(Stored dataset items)
__________

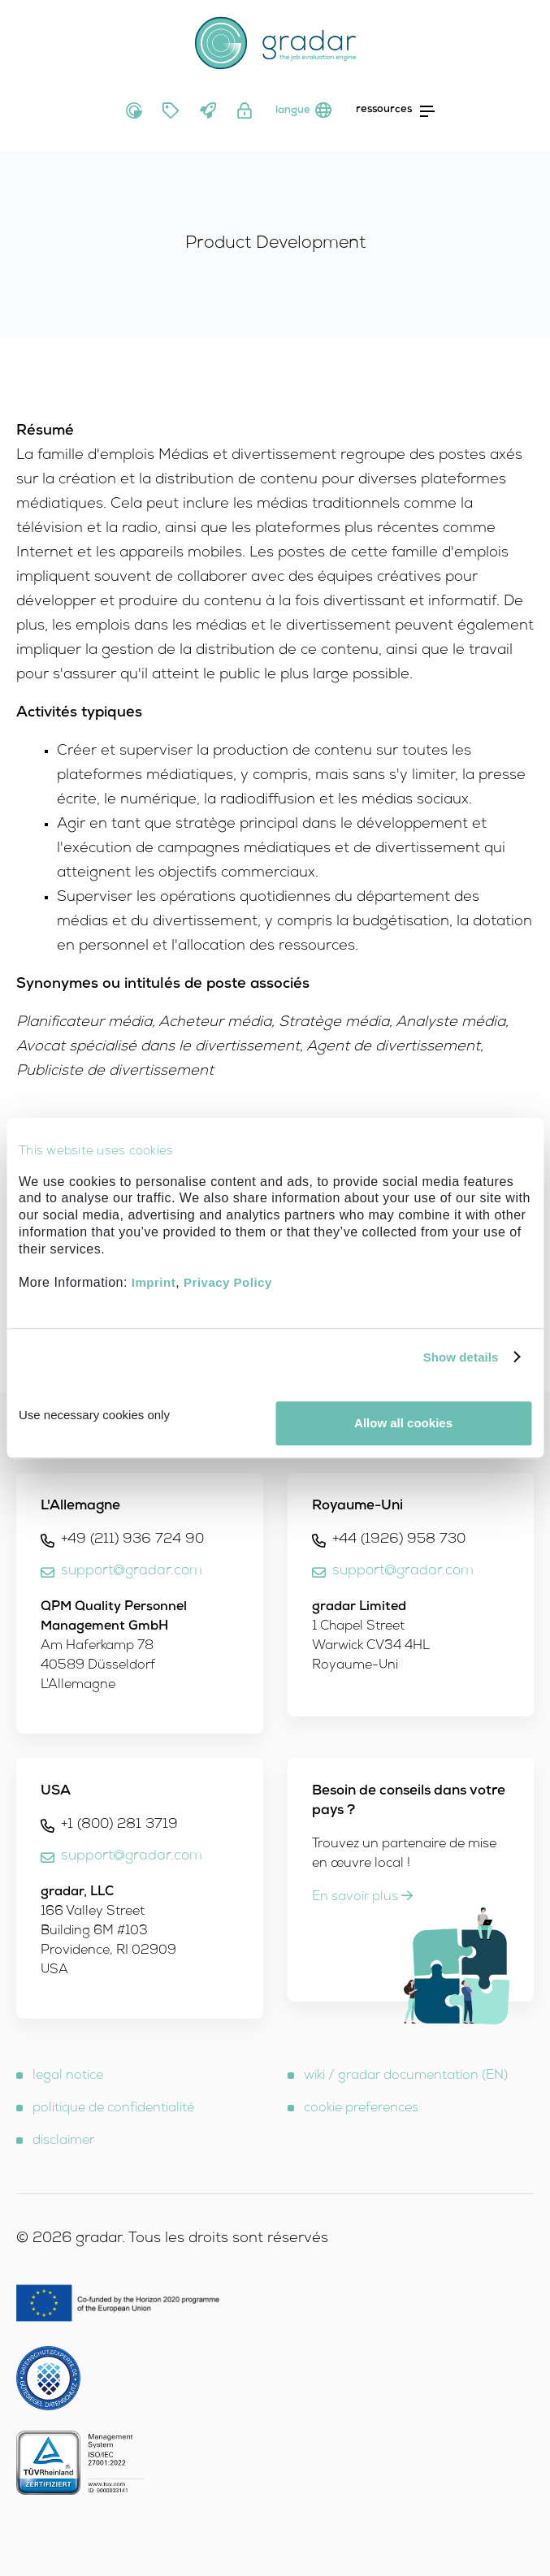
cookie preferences (361, 2108)
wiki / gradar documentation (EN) (406, 2076)
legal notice (67, 2076)
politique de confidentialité (113, 2108)
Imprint (153, 1282)
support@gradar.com (131, 1571)
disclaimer (63, 2141)
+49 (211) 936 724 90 (132, 1540)
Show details (461, 1357)
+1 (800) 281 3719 (119, 1825)
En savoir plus (362, 1897)
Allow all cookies (403, 1423)
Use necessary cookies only (94, 1415)
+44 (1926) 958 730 (399, 1540)
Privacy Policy (228, 1282)
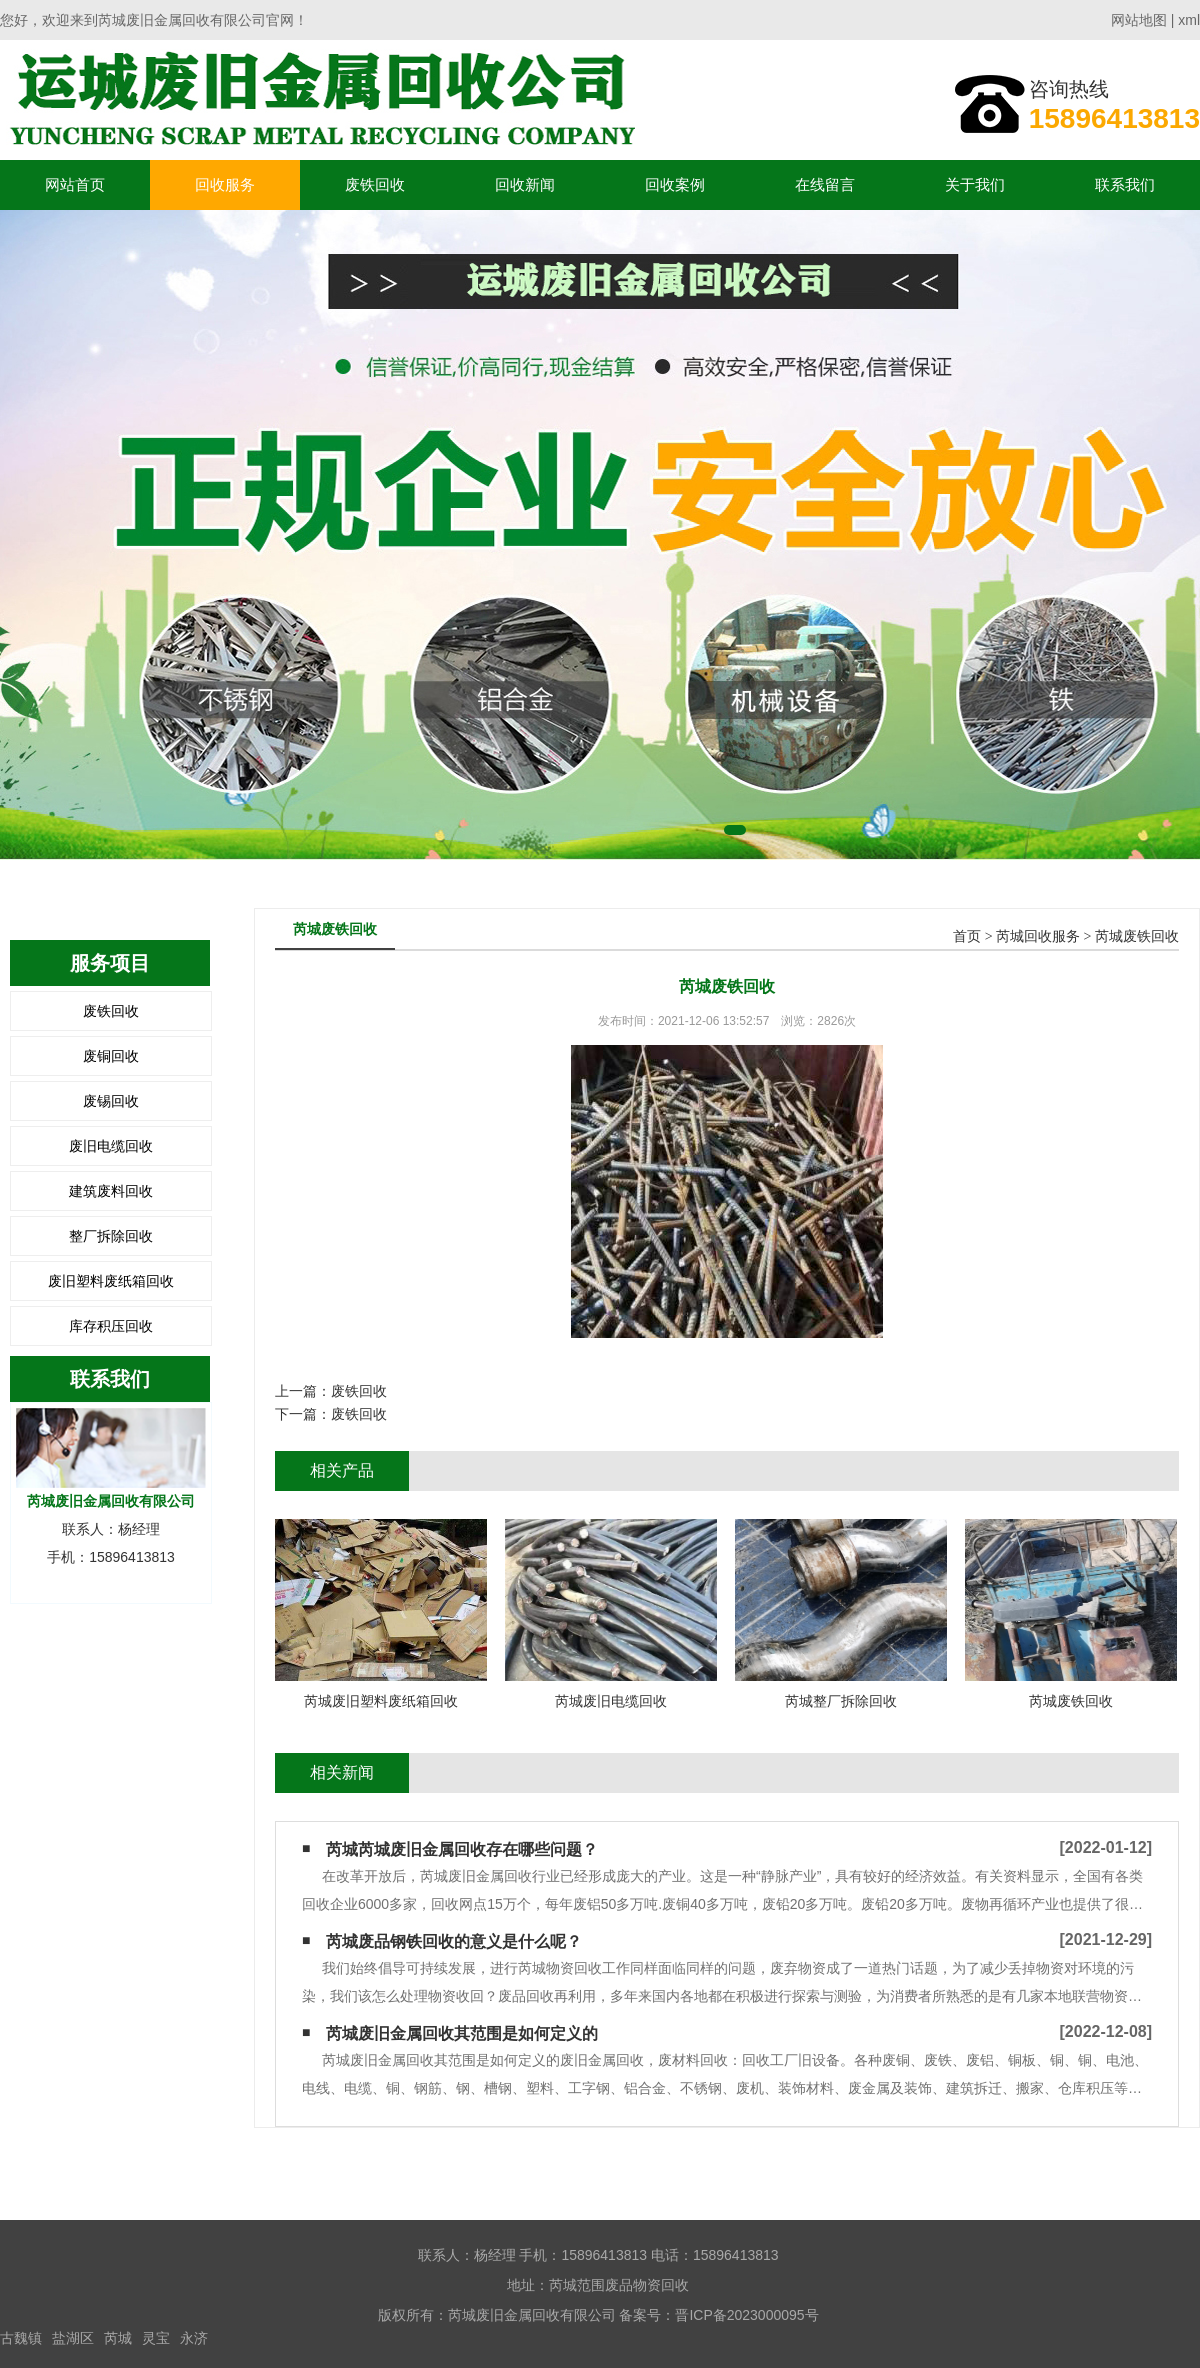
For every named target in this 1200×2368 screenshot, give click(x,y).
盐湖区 (73, 2338)
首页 (967, 936)
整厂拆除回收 (111, 1236)
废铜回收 (111, 1056)
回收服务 (225, 184)
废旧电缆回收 (111, 1146)
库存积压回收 (111, 1326)
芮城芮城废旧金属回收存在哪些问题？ (462, 1849)
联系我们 (1125, 184)
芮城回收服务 (1038, 936)
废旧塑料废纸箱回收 (111, 1281)
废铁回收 (375, 184)
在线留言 (825, 184)
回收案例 (675, 184)
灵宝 (156, 2338)
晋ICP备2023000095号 (746, 2315)
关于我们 (975, 184)
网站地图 (1139, 20)
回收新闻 (525, 184)
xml (1189, 20)
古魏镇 (21, 2338)
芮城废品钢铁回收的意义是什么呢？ (454, 1941)
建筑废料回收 (111, 1191)
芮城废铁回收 (1137, 936)
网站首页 (75, 184)
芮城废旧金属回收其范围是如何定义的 (462, 2033)
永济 (194, 2338)
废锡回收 (111, 1101)
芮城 (118, 2338)
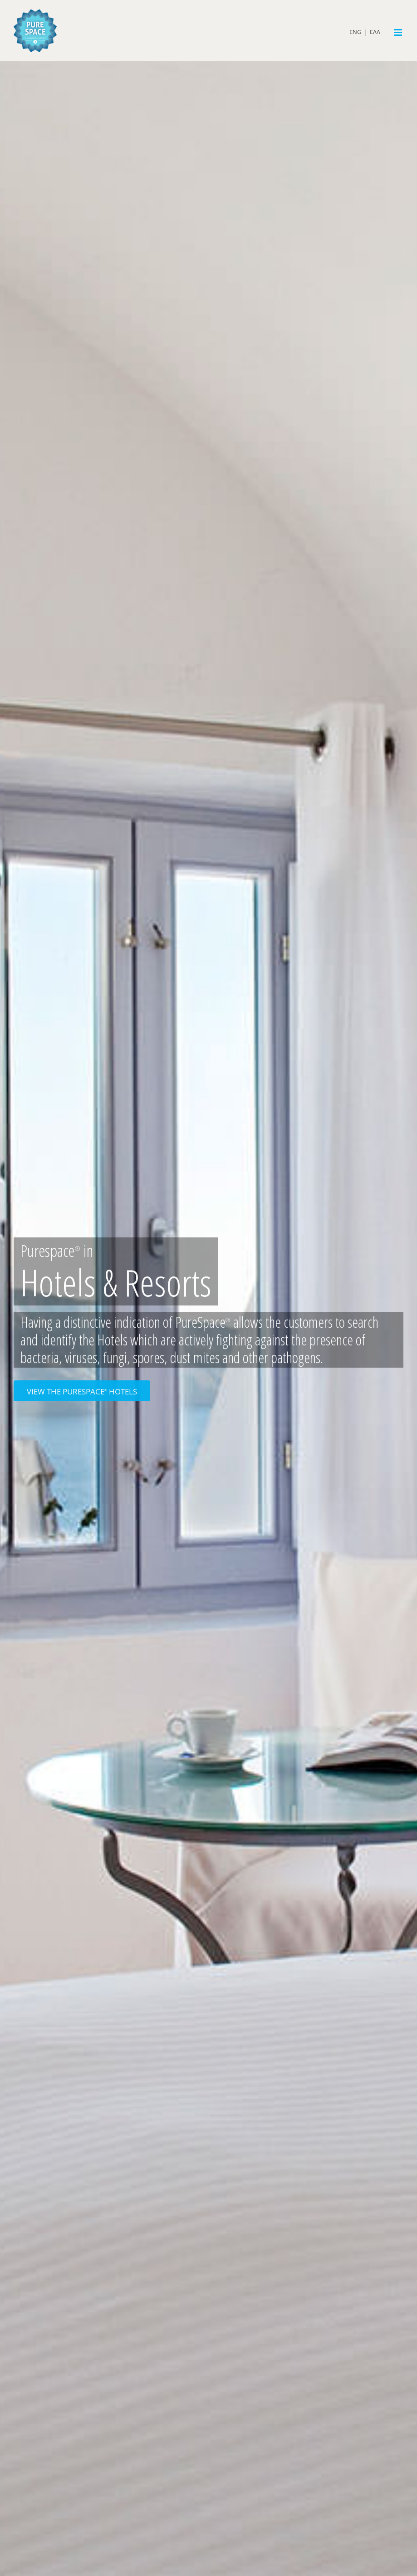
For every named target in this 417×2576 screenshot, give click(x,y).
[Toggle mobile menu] (398, 32)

__________

◆ **Exercise prompt**
Nothing but the records above, retyped exactly and stripped of images, should appear in the answer.

◆ **Answer below**
cookie preferences (361, 2108)
wiki / gradar documentation (EN) (406, 2076)
legal notice (67, 2076)
politique de confidentialité (113, 2108)
Imprint (153, 1282)
support@gradar.com (131, 1571)
disclaimer (63, 2141)
+49 (211) 936 724 90 (132, 1540)
Show details (461, 1357)
+1 (800) 281 3719 (119, 1825)
En savoir plus (362, 1897)
Allow all cookies (403, 1423)
Use necessary cookies only (94, 1415)
+44 (1926) 958 730 (399, 1540)
Privacy Policy (228, 1282)
For every named target in this 1200×2368 screenshot, give click(x,y).
盐湖区 (73, 2338)
首页 (967, 936)
整厂拆除回收 (111, 1236)
废铜回收 (111, 1056)
回收服务 (225, 184)
废旧电缆回收 (111, 1146)
库存积压回收 (111, 1326)
芮城芮城废旧金属回收存在哪些问题？ (462, 1849)
联系我们 (1125, 184)
芮城回收服务 (1038, 936)
废旧塑料废纸箱回收 (111, 1281)
废铁回收 (375, 184)
在线留言 (825, 184)
回收案例 (675, 184)
灵宝 (156, 2338)
晋ICP备2023000095号 (746, 2315)
关于我们 (975, 184)
网站地图 (1139, 20)
回收新闻 (525, 184)
xml (1189, 20)
古魏镇 (21, 2338)
芮城废品钢铁回收的意义是什么呢？ (454, 1941)
建筑废料回收 (111, 1191)
芮城废铁回收 (1137, 936)
网站首页 (75, 184)
芮城废旧金属回收其范围是如何定义的 (462, 2033)
永济 (194, 2338)
废锡回收 (111, 1101)
芮城 (118, 2338)
For every named target in this 417×2576 screenshot, give click(x,y).
[Toggle mobile menu] (398, 32)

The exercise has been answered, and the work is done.